Regardless of the mode, Rogue Company is not a frenetic affair. Despite the game having a few ziplines and low walls to hop over, the actual pace of play is governed by the overall slower foot speed of every character. Running into any encounter will likely turn you into a bullet sponge. Instead, there’s a greater emphasis on managing your shots, gaining a positional advantage, and coordinating with your teammates. There are certainly exciting moments to be had, but there’s a deliberate pace of play that the game really pushes players towards.
Beyond that, two of the three modes put players in one-and-done settings. If you die, you’re sitting out for the rest of the round. The added pressure can really force players to slow down and really be mindful of their decisions. However, I personally struggled to get into a rhythm. Between no respawns and buy phases between each match, it almost feels like you spend more time waiting in Demolition and Extraction than playing. This likely isn’t true for more skilled players, but these two modes aren’t my cup of tea.
Once I found Strikeout, I couldn’t look back. Respawns aren’t plentiful, but I appreciate being able to quickly reenter the battle. With more time to fight, I felt way more satisfied with my efforts after each round. Strikeout is likely to be the least competitive of the three, but it’s my favourite to play.
Its overall gameplay is solid, though its presentation is a mixed bag. I appreciate that the game runs at a smooth 60 frames per second, even on the Nintendo Switch. Yes, there are a few concessions to visual fidelity, but the Switch version is a viable way to play, unlike the notable sacrifices that come with the Switch version of Overwatch. Having played it on PS4 and Nintendo Switch, I choose the latter for convenience. Regardless, the game supports cross-platform play and cross progression for a seamless jump between every version.

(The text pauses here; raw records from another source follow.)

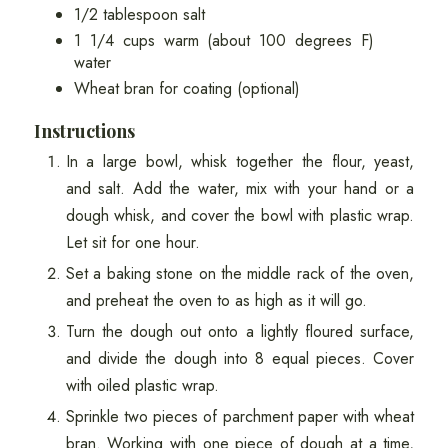
1/2 tablespoon salt
1 1/4 cups warm (about 100 degrees F)
water
Wheat bran for coating (optional)
Instructions
In a large bowl, whisk together the flour, yeast,
and salt. Add the water, mix with your hand or a
dough whisk, and cover the bowl with plastic wrap.
Let sit for one hour.
Set a baking stone on the middle rack of the oven,
and preheat the oven to as high as it will go.
Turn the dough out onto a lightly floured surface,
and divide the dough into 8 equal pieces. Cover
with oiled plastic wrap.
Sprinkle two pieces of parchment paper with wheat
bran. Working with one piece of dough at a time,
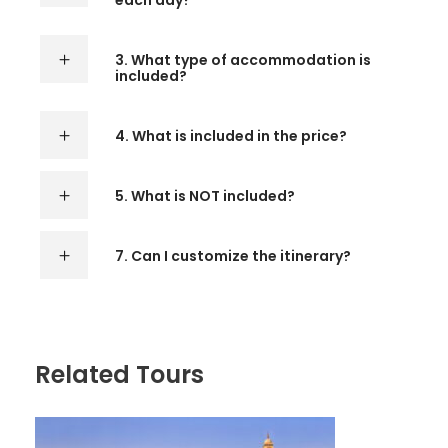
each day?
3. What type of accommodation is
included?
4. What is included in the price?
5. What is NOT included?
7. Can I customize the itinerary?
Related Tours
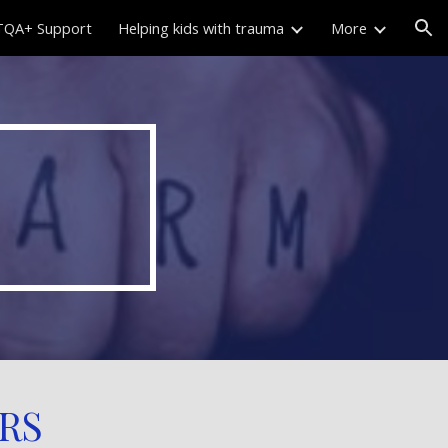
QA+ Support
Helping kids with trauma
More
ion
RS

However, its overall presentation comes off as bland, even though the game is trying really hard to be anything but. Characters look unremarkable and lack the charm that other hero shooter rosters possess. It also hurts that their weapons and abilities are standard genre fare. Music by Run the Jewels feels bolted-on as a grasp at coolness but doesn’t really match the overall vibe of the game. Even the inclusion of Dr. Disrespect’s arena as a stage just make it feel more like a hodgepodge of things rather than forming an identity of its own.
There are aspects of Rogue Company that I adore. When in the thick of a Strikeout firefight, I’m having a blast. This mode alone is hogging of all of my gaming time. I also appreciate having cross-platform support and access to a capable Nintendo Switch version. And for the price of free-to-play, I’ll likely put many hours into this one without spending a dime. That said, I think I will support the studio by buying a few characters at some point.
However, there are large swaths of the game that don’t interest me, from two-thirds of its gameplay modes, to its bland presentation, to gameplay that could use a bit more flavour. Despite its cringe-worthy efforts to make this game appeal to a wider audience, this one is going to appeal a smaller crowd that appreciates this game’s tactical and methodical approach to combat.